Assignment 6
数据挖掘原理代写 The ensemble model simply takes the predictions of “Readmitted” for each observation from the 7 models that you already built.
Use the Diabetes Readmissions data (on Canvas) 数据挖掘原理代写
KNN, Support Vectors, Naïve Bayes, and Ensemble Models
1.Use the training and test samples for the Diabetes data set that you used for the Logistic Regression analysis.
2.Use the Train data set to build K-Nearest Neighbors, SVMs, and Naïve Bayes to predict the Readmitted Variable.
3.Summarize the performance of these 3 separate models. 数据挖掘原理代写
4.Build another model called the “Ensemble” model across all 7 models that you have built thus far – Logisitc, Classification Trees, LDA, QDA, KNN, SVM, and Naïve Bayes for predicting the “Readmitted” variable. [To save time and effort, you can use results from the earlier assignments for this purpose]. The ensemble model simply takes the predictions of “Readmitted” for each observation from the 7 models that you already built.

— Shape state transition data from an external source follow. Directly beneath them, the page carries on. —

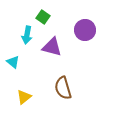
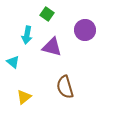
green square: moved 4 px right, 3 px up
brown semicircle: moved 2 px right, 1 px up
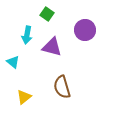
brown semicircle: moved 3 px left
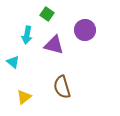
purple triangle: moved 2 px right, 2 px up
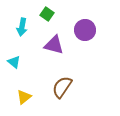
cyan arrow: moved 5 px left, 8 px up
cyan triangle: moved 1 px right
brown semicircle: rotated 50 degrees clockwise
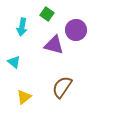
purple circle: moved 9 px left
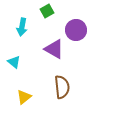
green square: moved 3 px up; rotated 24 degrees clockwise
purple triangle: moved 4 px down; rotated 15 degrees clockwise
brown semicircle: rotated 140 degrees clockwise
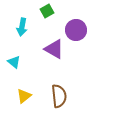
brown semicircle: moved 3 px left, 9 px down
yellow triangle: moved 1 px up
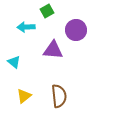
cyan arrow: moved 4 px right; rotated 78 degrees clockwise
purple triangle: moved 1 px left, 1 px down; rotated 25 degrees counterclockwise
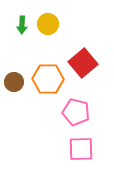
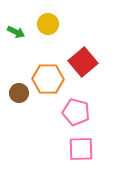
green arrow: moved 6 px left, 7 px down; rotated 66 degrees counterclockwise
red square: moved 1 px up
brown circle: moved 5 px right, 11 px down
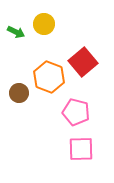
yellow circle: moved 4 px left
orange hexagon: moved 1 px right, 2 px up; rotated 20 degrees clockwise
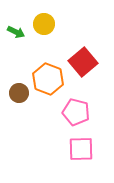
orange hexagon: moved 1 px left, 2 px down
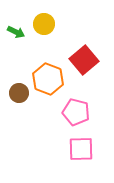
red square: moved 1 px right, 2 px up
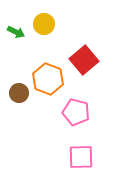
pink square: moved 8 px down
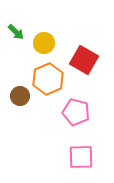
yellow circle: moved 19 px down
green arrow: rotated 18 degrees clockwise
red square: rotated 20 degrees counterclockwise
orange hexagon: rotated 16 degrees clockwise
brown circle: moved 1 px right, 3 px down
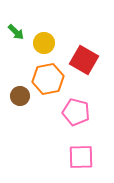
orange hexagon: rotated 12 degrees clockwise
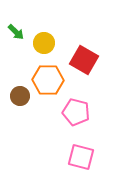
orange hexagon: moved 1 px down; rotated 12 degrees clockwise
pink square: rotated 16 degrees clockwise
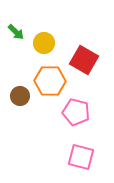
orange hexagon: moved 2 px right, 1 px down
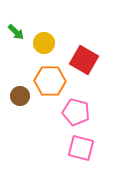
pink square: moved 9 px up
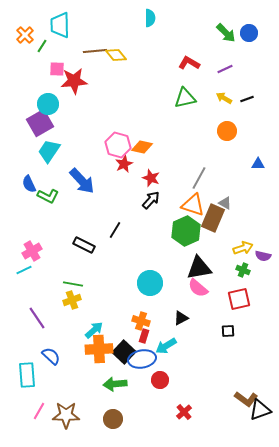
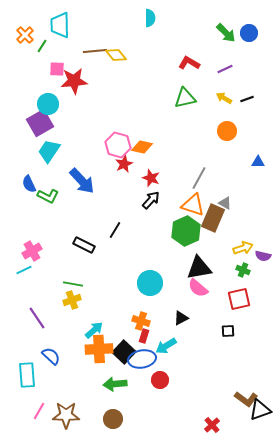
blue triangle at (258, 164): moved 2 px up
red cross at (184, 412): moved 28 px right, 13 px down
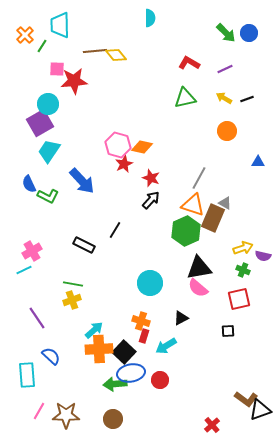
blue ellipse at (142, 359): moved 11 px left, 14 px down
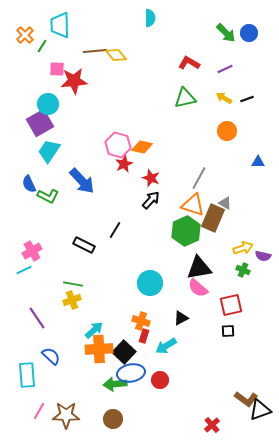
red square at (239, 299): moved 8 px left, 6 px down
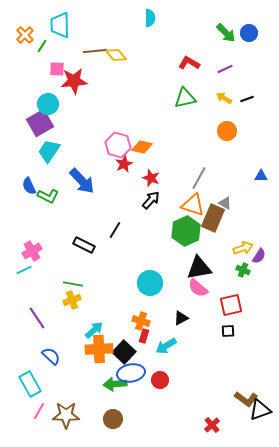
blue triangle at (258, 162): moved 3 px right, 14 px down
blue semicircle at (29, 184): moved 2 px down
purple semicircle at (263, 256): moved 4 px left; rotated 70 degrees counterclockwise
cyan rectangle at (27, 375): moved 3 px right, 9 px down; rotated 25 degrees counterclockwise
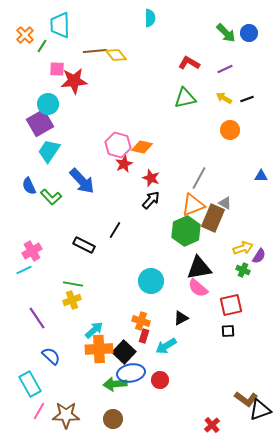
orange circle at (227, 131): moved 3 px right, 1 px up
green L-shape at (48, 196): moved 3 px right, 1 px down; rotated 20 degrees clockwise
orange triangle at (193, 205): rotated 40 degrees counterclockwise
cyan circle at (150, 283): moved 1 px right, 2 px up
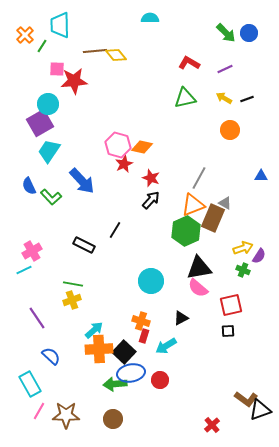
cyan semicircle at (150, 18): rotated 90 degrees counterclockwise
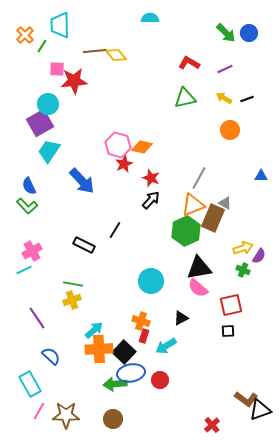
green L-shape at (51, 197): moved 24 px left, 9 px down
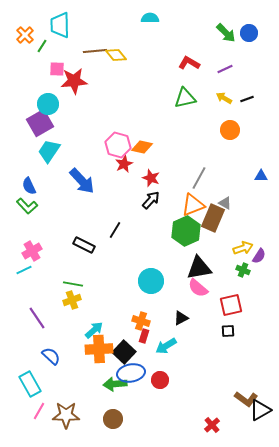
black triangle at (260, 410): rotated 10 degrees counterclockwise
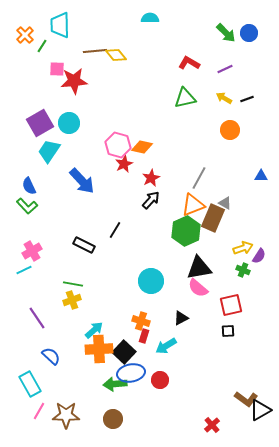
cyan circle at (48, 104): moved 21 px right, 19 px down
red star at (151, 178): rotated 24 degrees clockwise
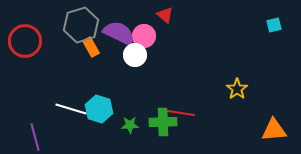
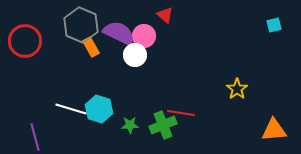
gray hexagon: rotated 20 degrees counterclockwise
green cross: moved 3 px down; rotated 20 degrees counterclockwise
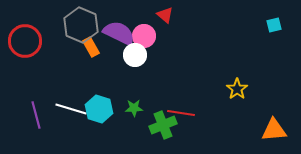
green star: moved 4 px right, 17 px up
purple line: moved 1 px right, 22 px up
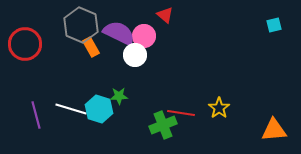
red circle: moved 3 px down
yellow star: moved 18 px left, 19 px down
green star: moved 15 px left, 12 px up
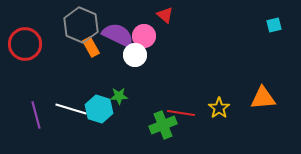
purple semicircle: moved 1 px left, 2 px down
orange triangle: moved 11 px left, 32 px up
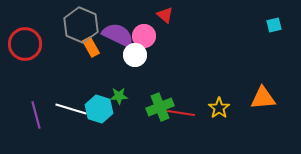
green cross: moved 3 px left, 18 px up
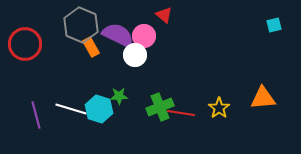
red triangle: moved 1 px left
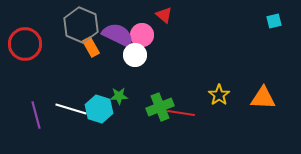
cyan square: moved 4 px up
pink circle: moved 2 px left, 1 px up
orange triangle: rotated 8 degrees clockwise
yellow star: moved 13 px up
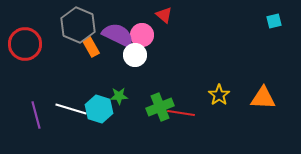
gray hexagon: moved 3 px left
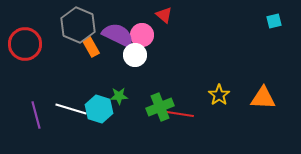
red line: moved 1 px left, 1 px down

It then applies the “Majority rule”. To illustrate, if the predictions from Logistic Regression, Classification Trees, LDA, QDA, KNN, SVM, and NB are Yes, Yes, Yes, No,Yes, No, No respectively for an observation, resulting in 4 predictions of Yes and 3 prediction of No, then the Ensemble model would yield a prediction of Yes, since majority of the models predict “Yes” (4 > 3). Predict all observations in Training and Test using the Ensemble model. 数据挖掘原理代写
5.Summarize your results – for both Training and Test. Which of the models yielded the best predictions overall, and which models yielded the best predictions of “Yes”? Do you like the Ensemble model? Did it predict as well as you expected it to predict?